Problem details »
Would you transcribe the entries below, beginning at the line with "г.Дербент, ул.Буйнакского, 42" and ending after the line with "litian dan pengembangan di bidang farmasi.", exactly, with no picture and nothing more?

Task material »
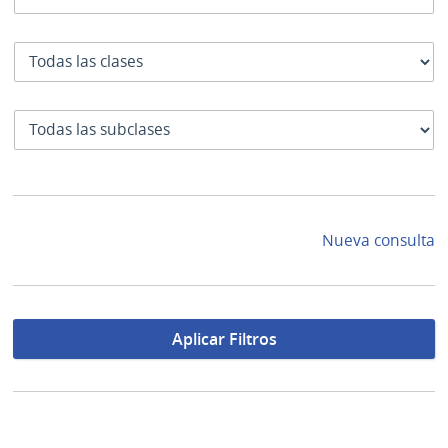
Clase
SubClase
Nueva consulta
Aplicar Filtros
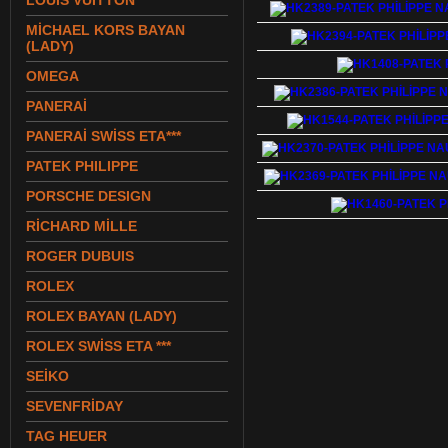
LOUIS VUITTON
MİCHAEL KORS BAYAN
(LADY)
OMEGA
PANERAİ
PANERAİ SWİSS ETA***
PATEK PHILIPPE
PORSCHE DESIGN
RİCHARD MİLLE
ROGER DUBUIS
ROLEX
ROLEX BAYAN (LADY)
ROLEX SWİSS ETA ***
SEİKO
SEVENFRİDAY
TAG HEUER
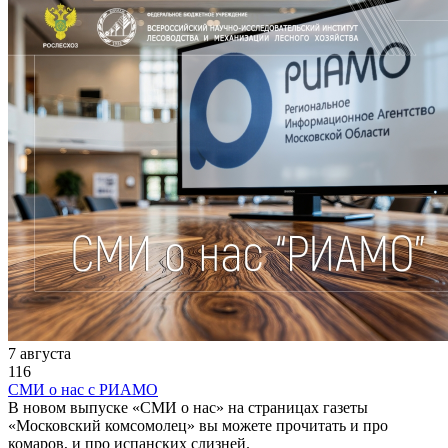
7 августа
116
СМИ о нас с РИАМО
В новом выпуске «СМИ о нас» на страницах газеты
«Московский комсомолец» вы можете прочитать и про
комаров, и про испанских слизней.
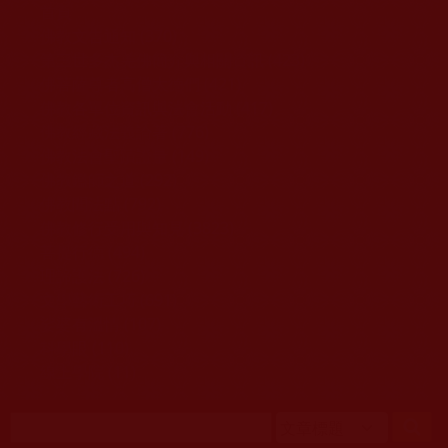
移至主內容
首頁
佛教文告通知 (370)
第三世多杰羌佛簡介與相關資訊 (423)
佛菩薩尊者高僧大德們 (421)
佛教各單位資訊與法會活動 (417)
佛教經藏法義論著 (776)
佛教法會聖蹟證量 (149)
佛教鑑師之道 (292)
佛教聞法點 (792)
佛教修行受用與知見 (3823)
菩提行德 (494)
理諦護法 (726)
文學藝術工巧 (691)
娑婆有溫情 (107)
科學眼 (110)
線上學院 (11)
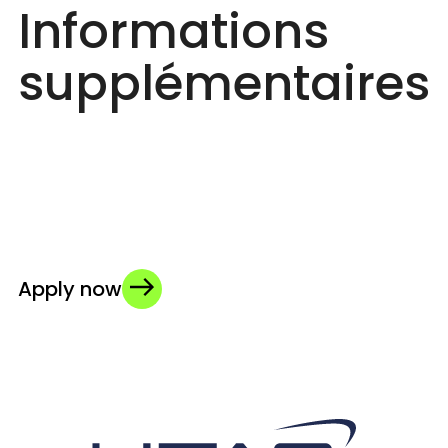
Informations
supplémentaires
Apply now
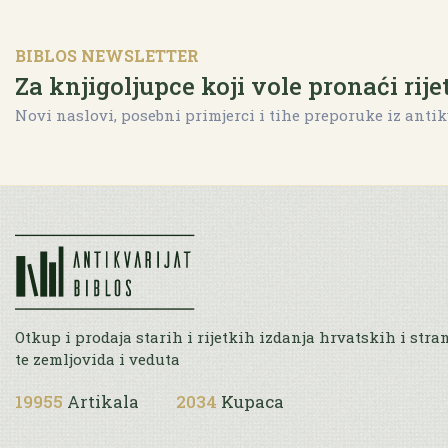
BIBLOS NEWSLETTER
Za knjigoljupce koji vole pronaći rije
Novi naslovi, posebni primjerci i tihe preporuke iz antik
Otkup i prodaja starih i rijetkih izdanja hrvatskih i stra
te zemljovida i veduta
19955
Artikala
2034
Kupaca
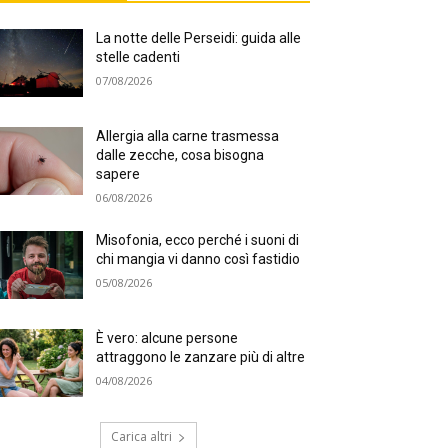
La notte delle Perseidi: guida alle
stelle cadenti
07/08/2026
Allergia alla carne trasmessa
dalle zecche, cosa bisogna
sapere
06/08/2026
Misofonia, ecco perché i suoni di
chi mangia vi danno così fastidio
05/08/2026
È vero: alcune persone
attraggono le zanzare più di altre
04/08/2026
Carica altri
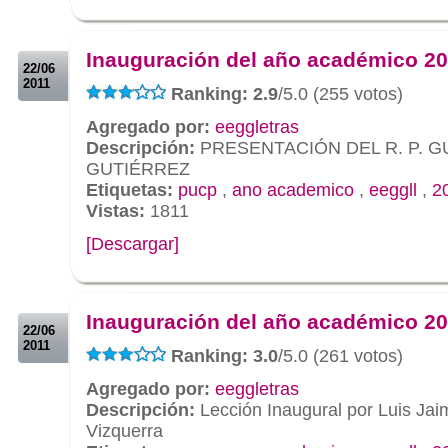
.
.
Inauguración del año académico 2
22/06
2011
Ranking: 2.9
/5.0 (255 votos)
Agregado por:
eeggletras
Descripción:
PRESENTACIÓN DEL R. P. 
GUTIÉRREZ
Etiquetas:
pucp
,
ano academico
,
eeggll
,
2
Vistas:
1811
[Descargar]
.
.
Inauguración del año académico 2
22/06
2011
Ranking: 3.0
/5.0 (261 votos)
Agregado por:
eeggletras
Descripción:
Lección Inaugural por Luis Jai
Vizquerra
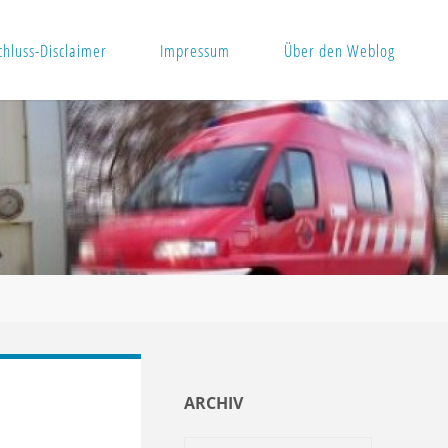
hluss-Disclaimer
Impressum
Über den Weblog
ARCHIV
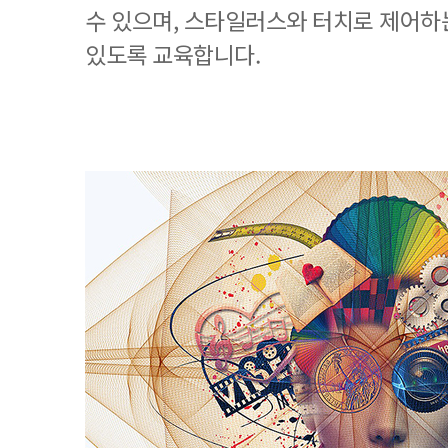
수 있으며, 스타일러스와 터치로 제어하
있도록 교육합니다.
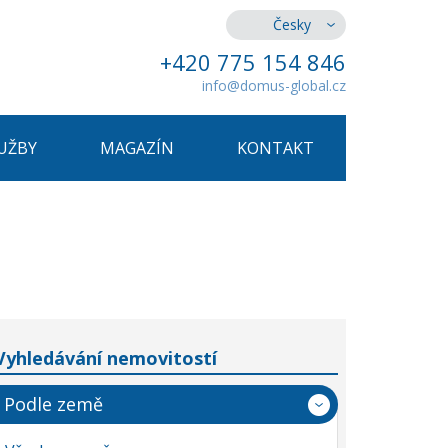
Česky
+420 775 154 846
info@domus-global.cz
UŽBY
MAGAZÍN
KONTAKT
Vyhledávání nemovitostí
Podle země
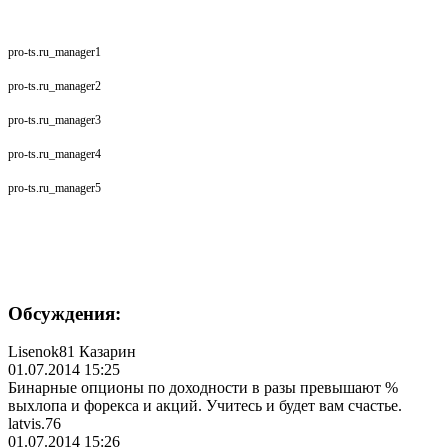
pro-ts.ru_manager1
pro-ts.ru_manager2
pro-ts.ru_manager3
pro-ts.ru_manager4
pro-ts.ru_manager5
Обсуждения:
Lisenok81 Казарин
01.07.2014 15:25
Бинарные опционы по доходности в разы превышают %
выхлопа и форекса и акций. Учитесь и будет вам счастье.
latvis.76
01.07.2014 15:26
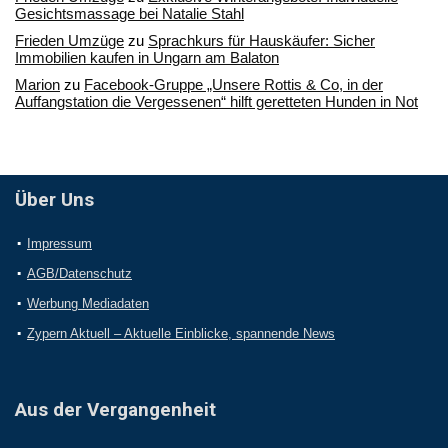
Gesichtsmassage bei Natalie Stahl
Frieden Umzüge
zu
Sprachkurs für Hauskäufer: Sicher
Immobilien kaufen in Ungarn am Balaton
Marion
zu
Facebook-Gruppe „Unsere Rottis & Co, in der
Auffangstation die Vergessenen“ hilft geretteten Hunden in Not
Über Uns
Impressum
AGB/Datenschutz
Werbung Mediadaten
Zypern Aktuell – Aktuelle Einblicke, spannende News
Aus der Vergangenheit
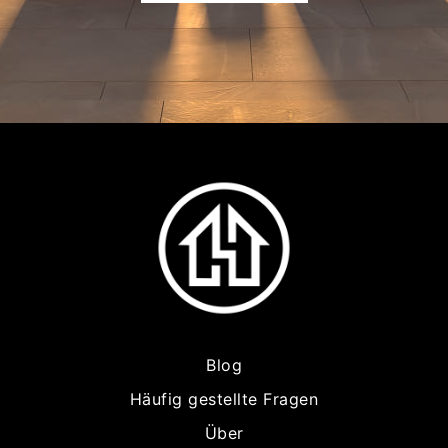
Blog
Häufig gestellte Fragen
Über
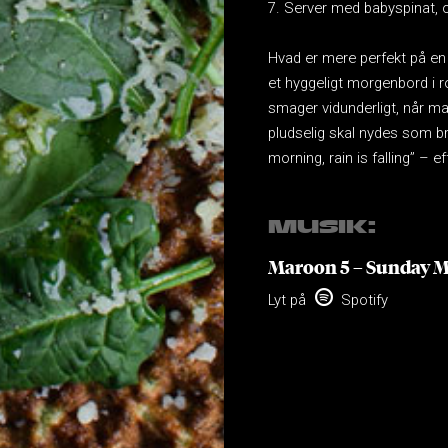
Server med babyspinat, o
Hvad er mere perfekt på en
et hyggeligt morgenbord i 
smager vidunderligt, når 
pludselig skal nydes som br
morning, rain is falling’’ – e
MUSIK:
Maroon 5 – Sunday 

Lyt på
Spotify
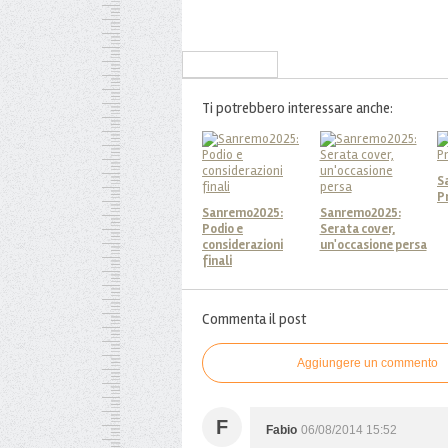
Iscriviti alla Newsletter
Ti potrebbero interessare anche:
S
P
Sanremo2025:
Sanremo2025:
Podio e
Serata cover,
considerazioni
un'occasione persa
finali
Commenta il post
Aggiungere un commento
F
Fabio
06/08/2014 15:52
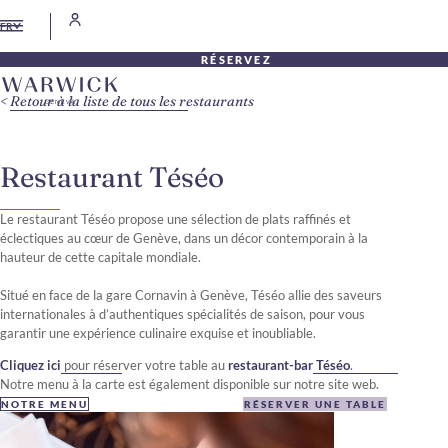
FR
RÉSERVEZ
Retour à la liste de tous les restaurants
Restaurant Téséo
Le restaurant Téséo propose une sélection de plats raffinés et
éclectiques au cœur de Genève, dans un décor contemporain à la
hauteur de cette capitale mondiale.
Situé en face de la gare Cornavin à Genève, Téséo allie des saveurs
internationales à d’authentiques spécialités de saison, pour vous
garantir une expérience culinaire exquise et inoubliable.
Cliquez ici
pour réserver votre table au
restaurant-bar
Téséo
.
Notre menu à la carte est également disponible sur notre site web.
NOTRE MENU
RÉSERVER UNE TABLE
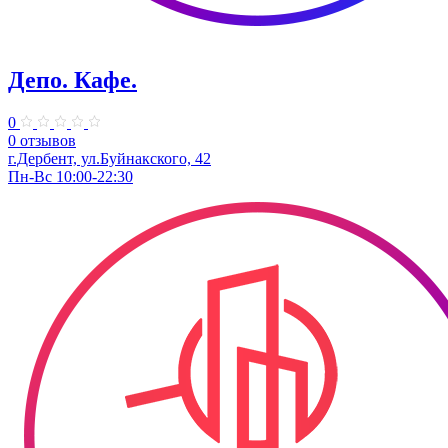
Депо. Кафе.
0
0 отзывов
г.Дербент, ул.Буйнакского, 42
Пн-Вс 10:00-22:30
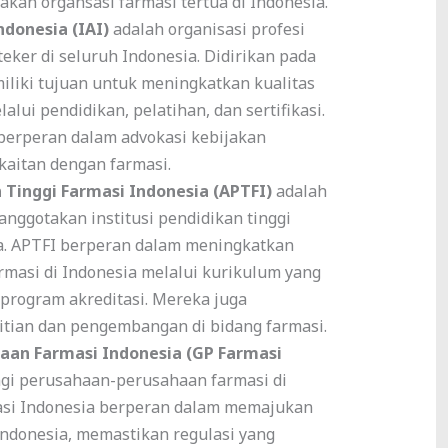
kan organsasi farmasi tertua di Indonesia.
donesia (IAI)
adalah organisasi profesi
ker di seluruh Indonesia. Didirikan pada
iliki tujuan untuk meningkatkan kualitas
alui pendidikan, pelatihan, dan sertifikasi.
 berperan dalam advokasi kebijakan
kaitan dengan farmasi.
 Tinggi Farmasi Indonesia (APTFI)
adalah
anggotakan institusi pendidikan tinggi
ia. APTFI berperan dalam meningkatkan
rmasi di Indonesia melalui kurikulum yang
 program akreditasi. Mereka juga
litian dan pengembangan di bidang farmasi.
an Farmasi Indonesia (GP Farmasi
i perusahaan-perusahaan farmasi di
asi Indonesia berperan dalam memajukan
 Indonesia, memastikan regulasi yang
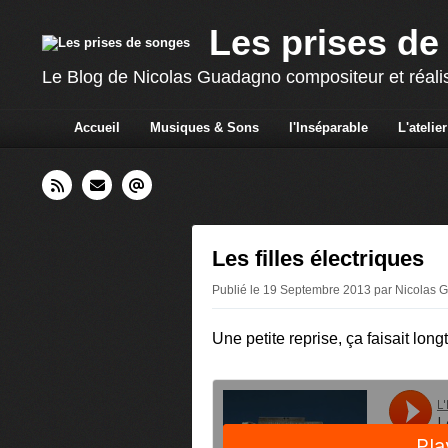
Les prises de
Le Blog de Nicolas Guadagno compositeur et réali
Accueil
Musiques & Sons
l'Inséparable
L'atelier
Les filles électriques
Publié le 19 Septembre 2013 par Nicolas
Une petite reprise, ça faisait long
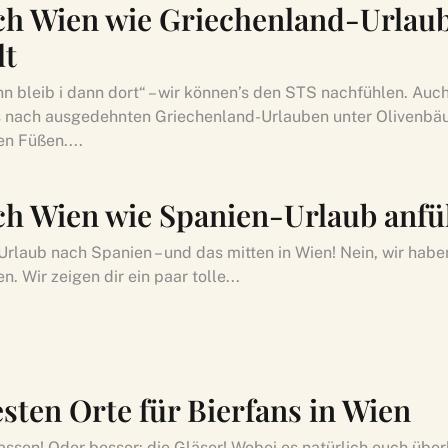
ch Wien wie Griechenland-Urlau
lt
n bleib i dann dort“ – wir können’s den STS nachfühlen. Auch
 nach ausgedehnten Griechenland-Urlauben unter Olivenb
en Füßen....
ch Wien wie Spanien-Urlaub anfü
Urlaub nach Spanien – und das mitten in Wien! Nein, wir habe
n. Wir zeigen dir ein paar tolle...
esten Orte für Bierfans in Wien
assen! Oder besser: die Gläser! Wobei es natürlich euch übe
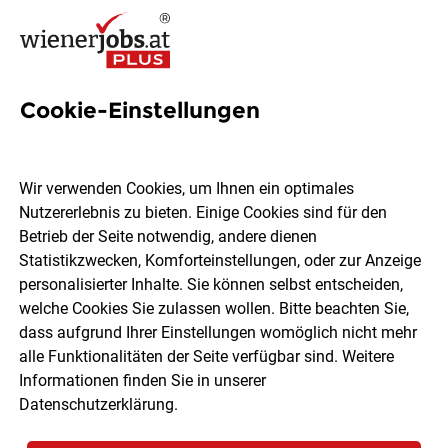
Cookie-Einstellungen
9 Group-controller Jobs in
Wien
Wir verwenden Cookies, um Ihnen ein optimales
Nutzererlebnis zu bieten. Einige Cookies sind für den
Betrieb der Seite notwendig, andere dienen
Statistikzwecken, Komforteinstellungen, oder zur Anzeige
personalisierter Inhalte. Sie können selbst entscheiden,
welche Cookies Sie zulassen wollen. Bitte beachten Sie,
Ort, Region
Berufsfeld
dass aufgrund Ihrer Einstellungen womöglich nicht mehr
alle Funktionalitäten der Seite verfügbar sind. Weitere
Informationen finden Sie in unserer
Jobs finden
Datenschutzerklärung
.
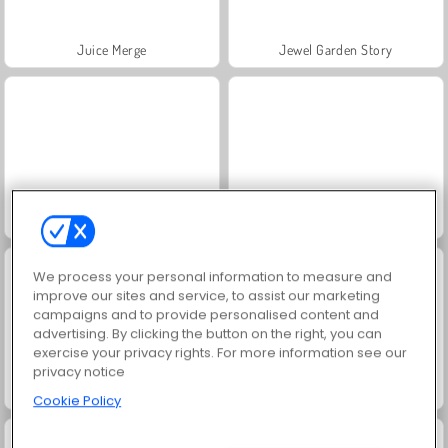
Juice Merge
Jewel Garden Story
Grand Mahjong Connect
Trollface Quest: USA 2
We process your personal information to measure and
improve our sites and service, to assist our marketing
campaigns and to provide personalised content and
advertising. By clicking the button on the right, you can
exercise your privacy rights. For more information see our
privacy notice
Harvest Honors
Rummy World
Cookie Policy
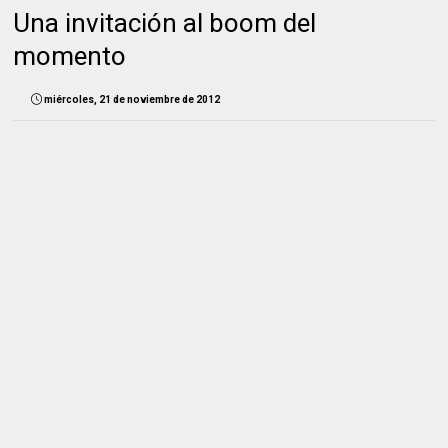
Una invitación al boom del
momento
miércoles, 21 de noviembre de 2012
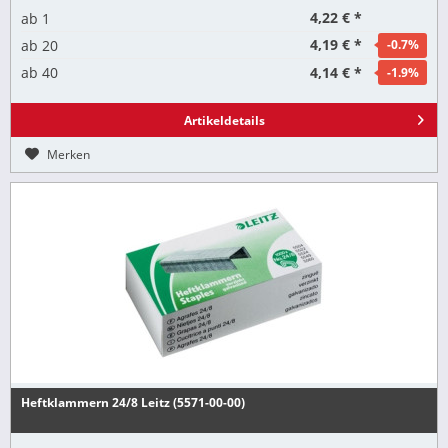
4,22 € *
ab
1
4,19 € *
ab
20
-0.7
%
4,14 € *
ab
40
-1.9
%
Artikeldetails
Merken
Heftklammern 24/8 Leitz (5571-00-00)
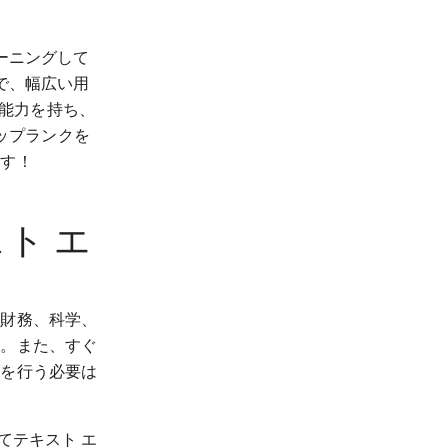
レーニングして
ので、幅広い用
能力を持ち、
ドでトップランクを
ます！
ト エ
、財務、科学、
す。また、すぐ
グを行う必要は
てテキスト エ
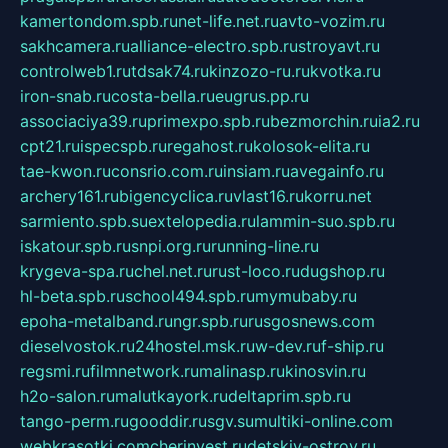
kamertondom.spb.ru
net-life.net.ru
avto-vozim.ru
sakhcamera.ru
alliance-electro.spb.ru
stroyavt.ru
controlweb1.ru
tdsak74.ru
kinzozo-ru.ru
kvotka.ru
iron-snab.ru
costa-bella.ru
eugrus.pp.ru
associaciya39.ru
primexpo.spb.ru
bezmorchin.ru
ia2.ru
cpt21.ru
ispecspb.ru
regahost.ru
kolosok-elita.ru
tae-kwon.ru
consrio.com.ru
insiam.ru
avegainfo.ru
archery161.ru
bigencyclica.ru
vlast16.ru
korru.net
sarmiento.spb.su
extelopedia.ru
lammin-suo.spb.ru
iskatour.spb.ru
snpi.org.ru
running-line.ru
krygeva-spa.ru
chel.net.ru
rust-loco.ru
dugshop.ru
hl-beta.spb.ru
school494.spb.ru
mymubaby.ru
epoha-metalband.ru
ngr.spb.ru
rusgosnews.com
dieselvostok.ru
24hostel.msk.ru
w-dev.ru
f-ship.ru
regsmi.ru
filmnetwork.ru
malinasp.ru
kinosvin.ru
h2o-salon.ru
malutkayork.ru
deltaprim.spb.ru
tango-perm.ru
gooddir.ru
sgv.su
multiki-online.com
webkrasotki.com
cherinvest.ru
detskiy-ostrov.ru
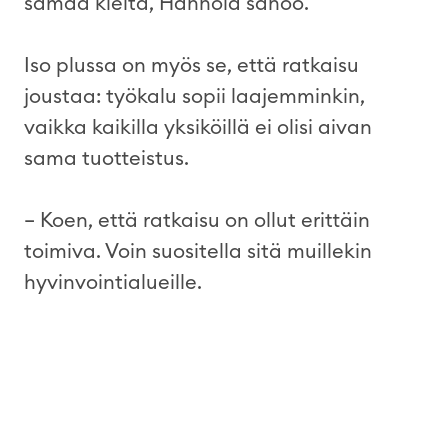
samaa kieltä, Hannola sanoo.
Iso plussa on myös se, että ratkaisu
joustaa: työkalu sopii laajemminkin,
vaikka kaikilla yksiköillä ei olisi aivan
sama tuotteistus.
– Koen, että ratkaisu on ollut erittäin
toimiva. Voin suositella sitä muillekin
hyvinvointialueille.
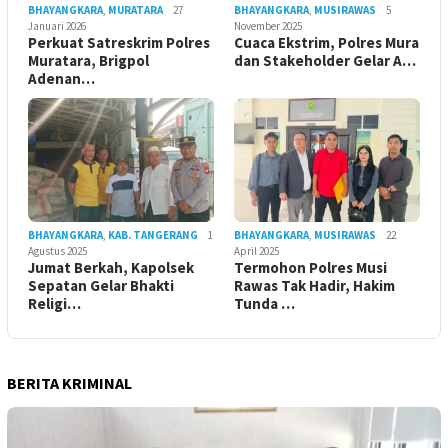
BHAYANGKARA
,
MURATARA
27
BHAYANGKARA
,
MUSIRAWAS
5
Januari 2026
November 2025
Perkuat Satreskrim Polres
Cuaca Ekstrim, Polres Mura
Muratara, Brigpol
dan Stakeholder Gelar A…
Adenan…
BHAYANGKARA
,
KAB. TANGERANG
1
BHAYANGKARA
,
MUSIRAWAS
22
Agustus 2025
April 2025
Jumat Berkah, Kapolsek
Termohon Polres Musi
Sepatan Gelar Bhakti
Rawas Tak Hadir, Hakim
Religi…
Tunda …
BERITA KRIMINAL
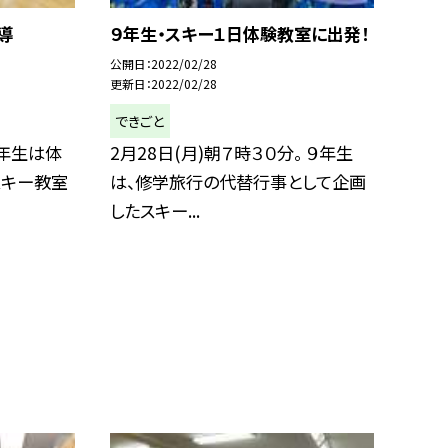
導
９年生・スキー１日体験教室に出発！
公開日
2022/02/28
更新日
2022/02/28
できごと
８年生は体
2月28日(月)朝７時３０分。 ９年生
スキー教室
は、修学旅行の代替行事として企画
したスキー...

Task result »
г.Дербент, ул.Буйнакского, 42
Пн-Вс 10:00-22:30
kan organsasi farmasi tertua di Indonesia.
donesia (IAI)
adalah organisasi profesi
ker di seluruh Indonesia. Didirikan pada
iliki tujuan untuk meningkatkan kualitas
alui pendidikan, pelatihan, dan sertifikasi.
 berperan dalam advokasi kebijakan
kaitan dengan farmasi.
 Tinggi Farmasi Indonesia (APTFI)
adalah
anggotakan institusi pendidikan tinggi
ia. APTFI berperan dalam meningkatkan
rmasi di Indonesia melalui kurikulum yang
 program akreditasi. Mereka juga
litian dan pengembangan di bidang farmasi.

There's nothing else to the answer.